LA LEGGENDA DEL SASSO DELLE STREGHE


Restano incisi due nomi e un cuore,
sulla corteccia del grande abete,
silente e discreto custodisce il bosco
tutto ciò che resta di un grande amore.

Erano i tempi del randagio gatto nero,
di femmine condotte al pubblico oltraggio
di condanne al rogo avvolte in pergamene,
al bagliore dei roghi del satanico impero.

Lui la portava nel bosco di sera
sul sasso all’ ombra del grande abete,
per stringerla al petto e parlare d’amore
per il sogno più grande: una famiglia vera.

 

Restavan per ore su quel masso a sognare
e la vita del bosco riverente osservava
il gioco eterno di quando inizia una vita,
quel pulsare di cuori ansimanti d’ amore.

Tornavano al villaggio al chiaro di luna
viottoli deserti e la gente che dorme,
camminavan veloci per le lor case
dopo un ultimo bacio alla fontana.


Dagli scuri, il prete, d’ amore digiuno,

osservava, toccandosi, gli amanti fedeli
l’ avrebbe voluta con lui nel suo letto,
meditava di farlo quando non c’ era nessuno.
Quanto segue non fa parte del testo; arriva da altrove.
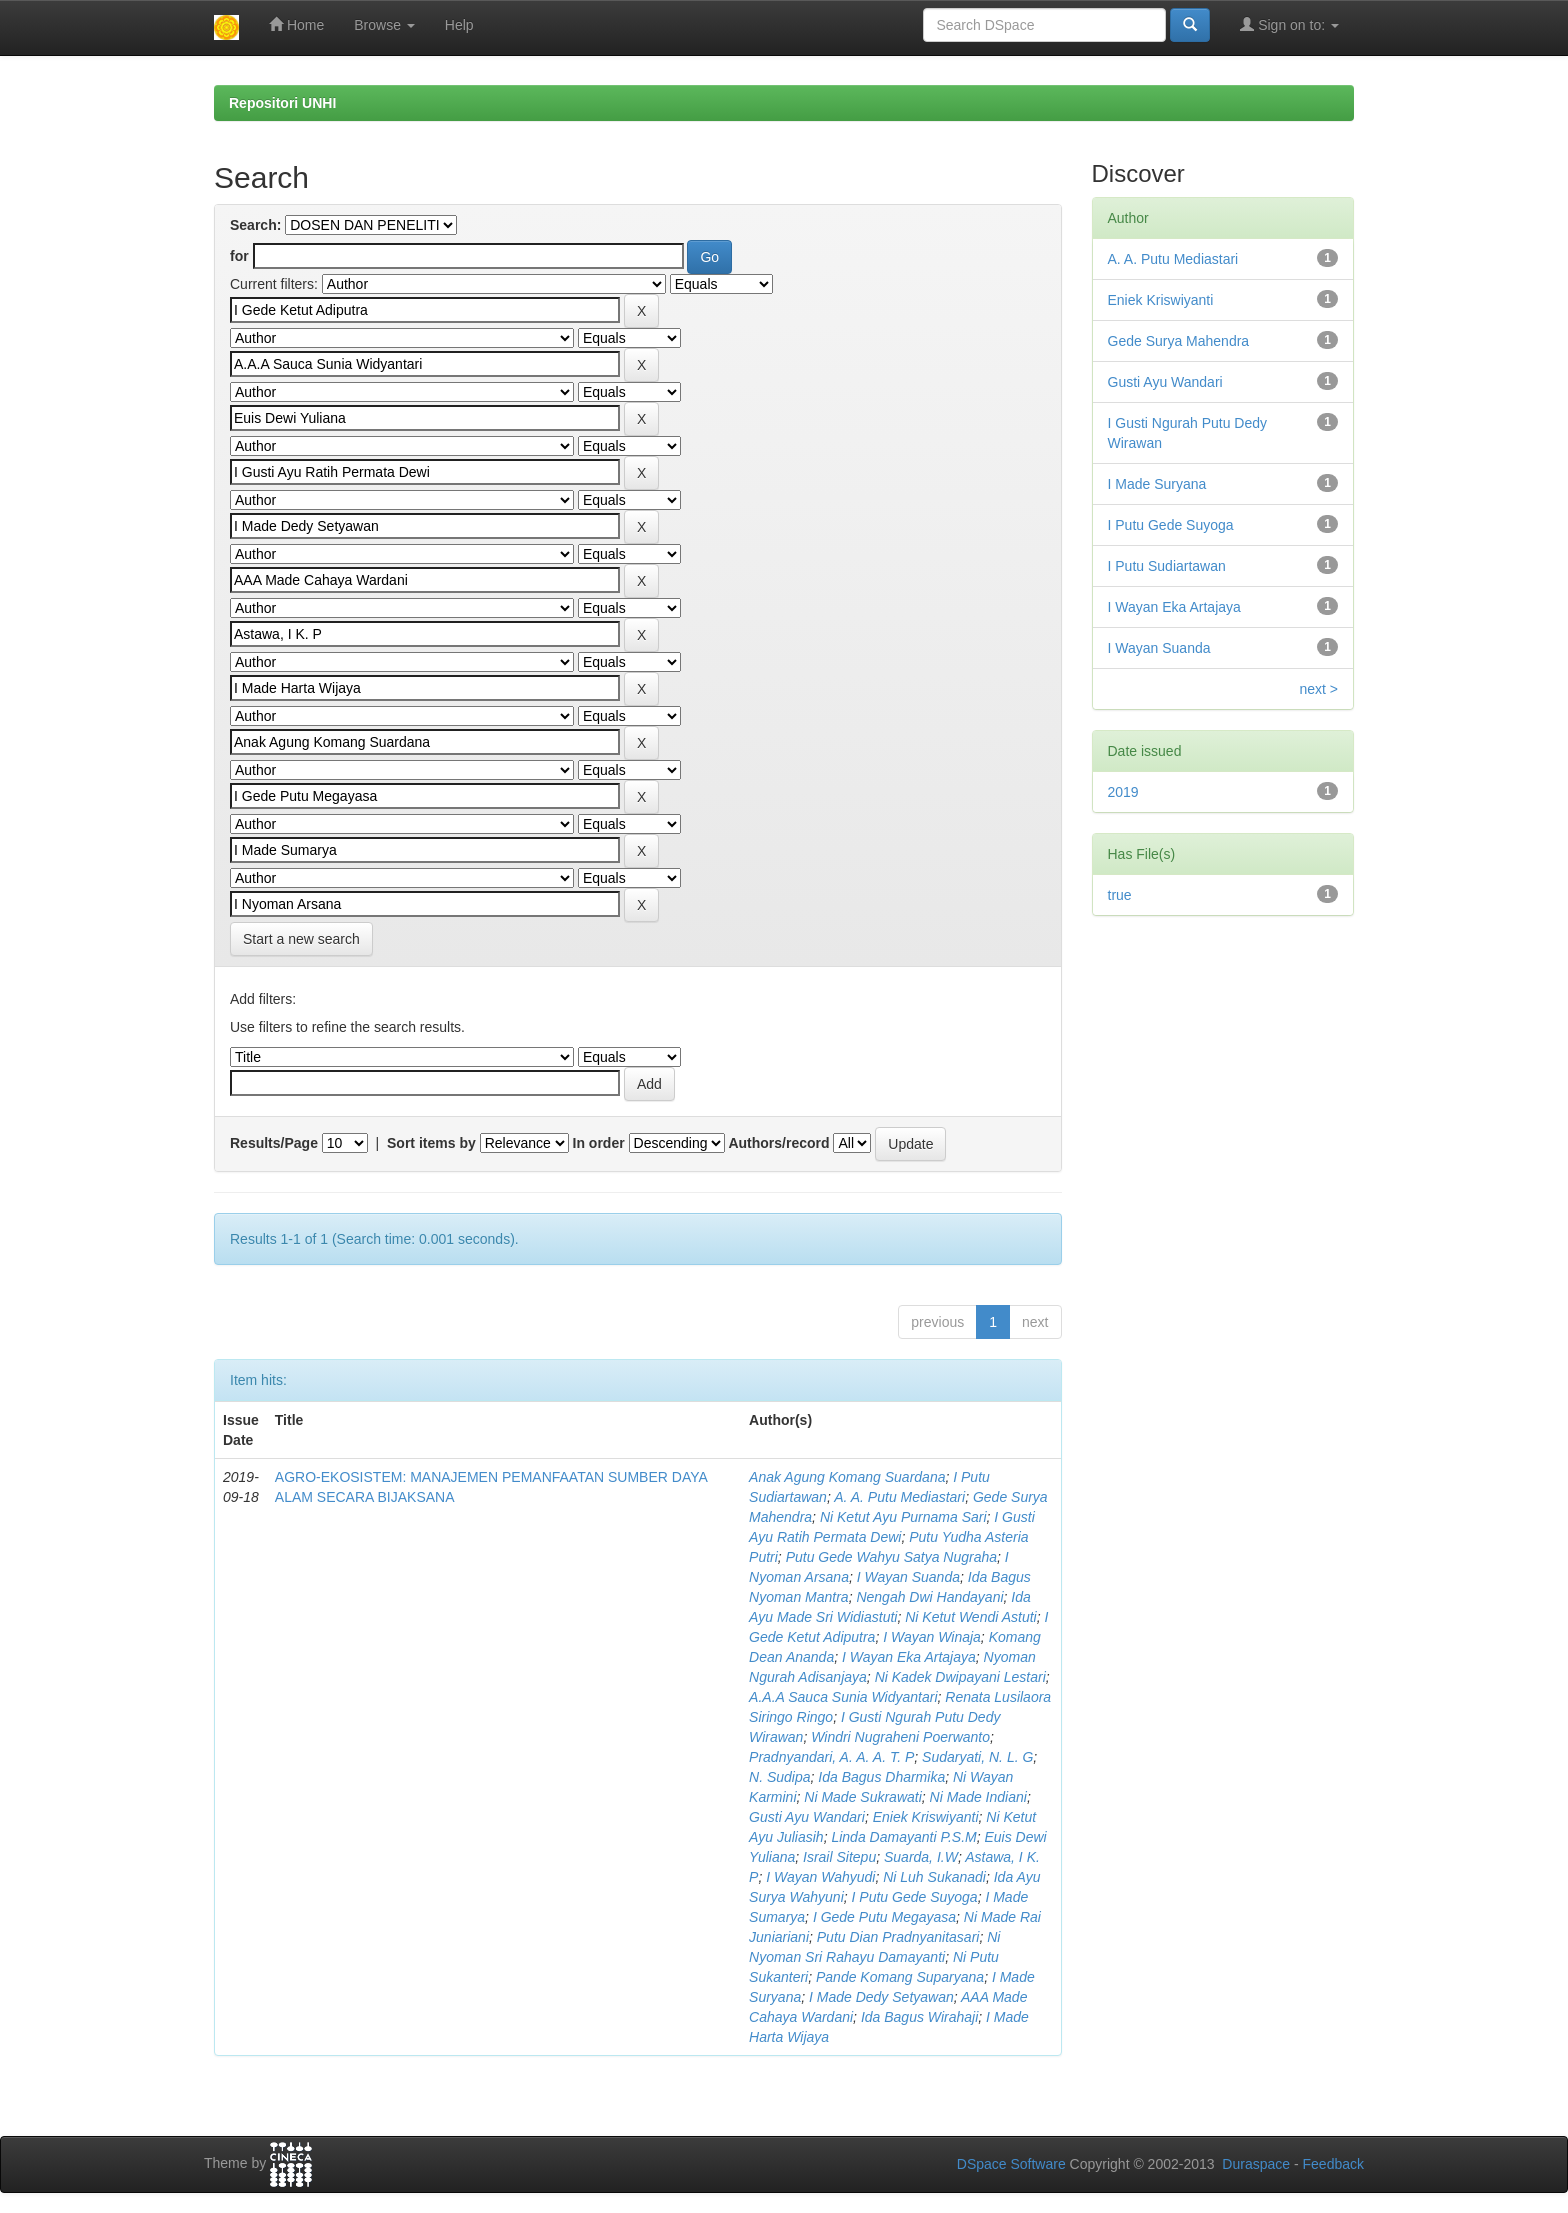  Describe the element at coordinates (921, 1857) in the screenshot. I see `Suarda, I.W` at that location.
Oscura la chiesa nel venerdì Santo
l’ignara fanciulla si presenta a pregare
davanti a quel Dio deposto dalla croce,
per la vita che ha in seno e per chi ama tanto.

Poi mormora al prete: mi vorrei confessare !
Per aver amato il suo uomo nel bosco la sera
per aver voluto una vita prima che sia tempo.
Và bene figliola, vieni dietro all’ altare…

E’ triste la Chiesa nel venerdì Santo !
Con il suo Dio morente appeso alla croce,
per quei servi infedeli e gran peccatori,
si dispera quel Cristo nel suo ultimo pianto.

Scarmigliati i capelli di fuggente donna
disperata illusione di sfuggire al destino,
che la vuole femmina e schiava del prete
che porta silente in cuore il suo dramma.

Il prete non pago di tanto ignobile orrore
la additò alla gente quale novella strega,
la gatta che all’ ave seguiva il sacrista
ogni mattino all’alba, all’ uscir dalla torre.

Aveva un livido nero sopra il suo ciglio
gli occhi rossi sbarrati come il demonio,
il passo colpevole di chi ha tanto peccato
di strega lo sguardo, il passo, ed il piglio.

Vagava smarrita per il viottolo stretto
di giorno indossando un mantello nero,
poi di notte quando torna in cielo la luna
assumeva di nuovo le sembianze di un gatto.

Invocata a gran voce la Divina giustizia
al processo venne Barbi l’ inquisitore,
a giudicare una donna già fuori di senno
a causa del prete e della sua sevizia.

Ed arse presto di legna una gran pira
con la poveretta appesa ad un palo,
il prete che invoca il perdono divino
nell’ intero creato degli Dei l’ ira.

Lui attese che il prete uscisse di chiesa
una domenica, dopo detta la messa,
balenò il pugnale ed il sangue scorse
e fu vendetta per la sua giovane sposa.

Fuggì nel bosco come impazzito
appese la corda ed un grosso ramo
e ciondolava immerso nel vento
due giorni dopo, che lo han ritrovato.

La storia commosse la terra ed il Potente
insegnò a tutti che non esiste il “diverso”,
che un Dio ci ha creato con pari argilla,
che il “diverso“ lo crea soltanto la mente.

Una notte quando la luna era grande
scesero dal cielo le streghe bambine,
e tutte in cerchio sopra il gran masso
per i due innamorati iniziaron le danze.

Danzaron la notte con la luna in fronte,
come le Warlkirie con il seno nudo
ùcon le piccole scarpe sulla dura pietra
di quella danza son rimaste le impronte…

Bruno Agosti

 

 

Nel libro FATTI STORICI DI LIVO scritto dal nostro illustre compaesano don Luigi Conter ( dei Bettini ) racconta che nella la chiesetta di Scanna venne commesso un delitto e che per tale motivo la stessa venne sconsacrata ed interdetta al pubblico culto per sacrilegio. Venne poi riconsacrata dopo il periodo di tempo stabilito dalle Leggi ecclesiastiche. Don Luigi Conter non fa menzione del delitto che ha determinato il fatto. Mi sono permesso di ricostruirlo in modo leggendario con questa lirica.